Solar Thermal news you need to know.
PDO, Glasspoint start to build Oman's giant Miraah plant
Petroleum Development Oman (PDO) and GlassPoint Solar have broken ground on the 1 GW Miraah Enhanced Oil Recovery (EOR) project a month ahead of schedule, the companies said in a statement November 4.
The solar thermal facility will produce steam at the Amal oilfield in South Oman, reducing the consumption of gas which is currently used for oil recovery at the site. Once fully completed, the solar thermal facility will be more than twice the capacity of the largest CSP plant currently in operation, BrightSource's 392 MW Ivanpah plant in California.
The full-scale project will comprise 36 glasshouses, built in succession and commissioned in modules of four. The first module will begin generating steam in 2017. Upon completion, the total project area will span three-square kilometres.
PDO and GlassPoint Solar estimate the Miraah plant will save 5.6 trillion British Thermal Units (BTUs) of natural gas each year, allowing gas to be used for power generation elsewhere in the country and displacing diesel and oil burning in future energy projects.
GlassPoint and PDO have worked together since 2010 on a successful 7 MW pilot CSP project at Amal and a proven track record of this plant has led to the full scale Miraah project.
EIB to tender for feasibility advisor for Namibia CSP plant
NamPower, Namibia's national power utility, has asked the European Investment Bank (EIB) to tender for techno-economic advisory services for a feasibility study on a new CSP with storage plant.
The tender is to be published in December, according to a market note published by EIB on October 31.
The study has an indicative budget of Eur1.1 million ($1.2 million) and is jointly financed by NamPower, Global Environment Facility and the Sustainable Energy for All Initiative through the EU-Africa Infrastructure Trust Fund.
'The scope of services for the Techno-economic Advisor consists of a full and comprehensive Feasibility and Implementation Study, starting from a technology scoping report and ending with the drafts of financing documents and commercial agreements (including all intermediary and auxiliary steps, tasks and reports),' EIB said.
Proposed siting for Namibia's first CSP plant
Source: CSP Today Global Tracker
Namibia suffers from a lack of power generation close to load centres and has to manage complex grid stability challenges. Additions of intermittent supply are exacerbating these grid challenges.
In an interview with CSP Today earlier this year, Margaret Mutschler, Head of Generation Projects at NamPower, said the procurement for the CSP plant will be done on a competitive basis, whether it is for an Independent Power Producer, a Public-Private Partnership or an EPC Contractor.

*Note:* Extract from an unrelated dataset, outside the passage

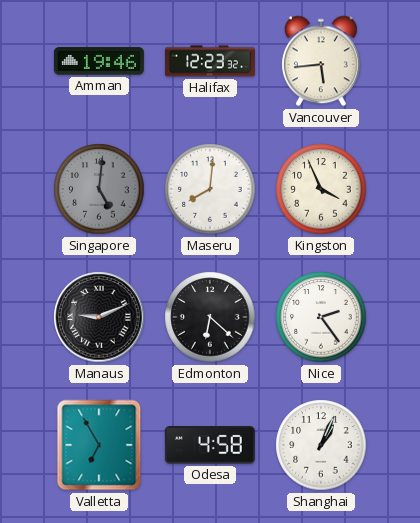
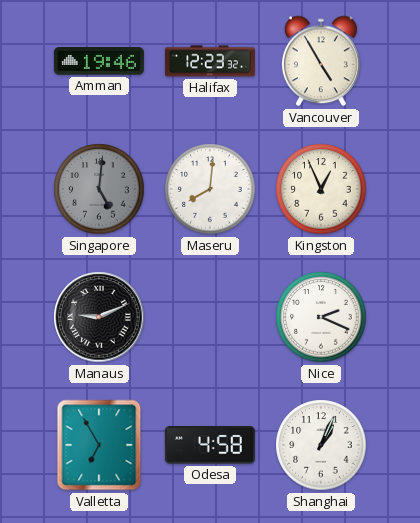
Vancouver: 5:44 -> 4:55
Kingston: 3:56 -> 12:56
Edmonton: 6:22 -> none
Nice: 2:24 -> 2:19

Aalborg's new steam generator system reduces CAPEX by 10%
Denmark's Aalborg CSP has developed a new version of steam generator technology for molten salt plants which reduces technology capital expenditure by 10%.
The cost savings of the optimised SCG4 system are made through the use of thinner and lighter materials 'owing to an upgrade in the placement of tube bundles and pipes,' the company said in a statement November 5.
The system also saves up to Eur4 million ($4.3 million) on auxiliary equipment for the steam generation system in a 100 MW reference plant, it said.
'The most significant feature of the optimized SGS4 technology is that it allows the shell-and-tube design to have molten salt on the shell side of all components while maintaining the option to use natural circulation for optimal and stable operation,' Aalborg said.
The system lowers Operations and Maintenance costs by eliminating the use of circulation pumps, through natural circulation in the evaporator unit. This reduces electricity consumption and the risk of operational failures.
Components such as the evaporator and superheater are elevated, allowing for automatic venting and providing gravity-based molten salt draining.
'Therefore, there is less need for venting and drain valves, enabling the customers to save on supporting equipment,' Aalborg said.